In 1799, at age 67 years, George Washington was perhaps the most famous man in the world. One day, he developed a fever with increasing dyspnoea. Martha Washington called for a doctor, and he was eventually treated by three of the finest physicians, who all administered the standard of care: bloodletting. He was no better after each treatment. Eventually, with the agreement of all doctors on the treating team, he was bled in total about 4 L of blood. Although this would be unfathomable today, the observational studies at the time clearly demonstrated that bloodletting was a safe and effective treatment. It took decades for this to become discredited.
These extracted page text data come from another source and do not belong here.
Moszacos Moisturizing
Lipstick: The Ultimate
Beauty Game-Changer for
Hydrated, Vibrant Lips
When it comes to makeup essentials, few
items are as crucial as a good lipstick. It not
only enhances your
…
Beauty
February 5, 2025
Medical reversal refers to the phenomenon of a new superior trial that contradicts current clinical practice.[1] Perhaps, one of the greatest medical reversals in the past 50 years was the discovery that peptic ulcers are caused by Helicobacter pylori. I remember as a medical student being taught by the professor of gastroenterology that peptic ulcers were due to the hyperacidity of the gastric environment with a possible association with stress. This lead to many gold standard treatments, such as vagotomy and partial gastrectomy, with all their attendant complications and harms. Further, the concept that bacteria might be the cause was initially ridiculed because everyone ‘knew’ that it was simply not possible for bacteria to survive in such an acid environment.
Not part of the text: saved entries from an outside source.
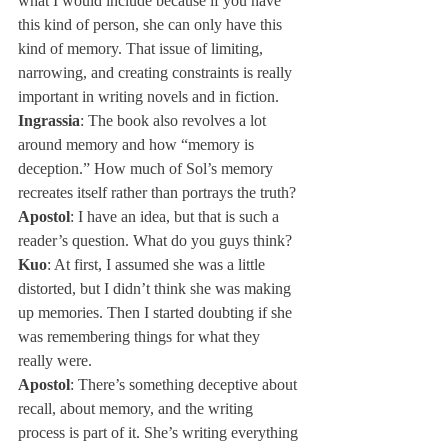
what I would include because if you have 
this kind of person, she can only have this 
kind of memory. That issue of limiting, 
narrowing, and creating constraints is really 
important in writing novels and in fiction.
Ingrassia
: The book also revolves a lot 
around memory and how “memory is 
deception.” How much of Sol’s memory 
recreates itself rather than portrays the truth?
Apostol
: I have an idea, but that is such a 
reader’s question. What do you guys think?
Kuo
: At first, I assumed she was a little 
distorted, but I didn’t think she was making 
up memories. Then I started doubting if she 
was remembering things for what they 
really were.
Apostol
: There’s something deceptive about 
recall, about memory, and the writing 
process is part of it. She’s writing everything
There are in fact multiple examples of doctors being convinced that a treatment is the right thing to do, only to later conclude the opposite. These medical reversals might have been originally based on flawed theory and small studies, for example: steroids and prophylactic hyperventilation for traumatic brain injury, the military anti-shock trousers suit for hypovolaemic shock, and aggressive volume resuscitation for shock associated with penetrating truncal trauma. Similarly, there are many examples of positive results from trials based on surrogate measures (i.e. disease-oriented outcomes) that are subsequently overturned by trials based on clinically meaningful (i.e. patient-oriented) outcomes, such as high-dose steroids for spinal cord injury, calcium in cardiac arrest, cyclo-oxygenase-2 enzyme (COX-2) inhibitors, early decompressive craniectomy in traumatic brain injury, vest CPR for out-of-hospital cardiac arrest, and drotrecogin alfa for sepsis. These are now discredited, but at the time, they seemed like a logical and good idea.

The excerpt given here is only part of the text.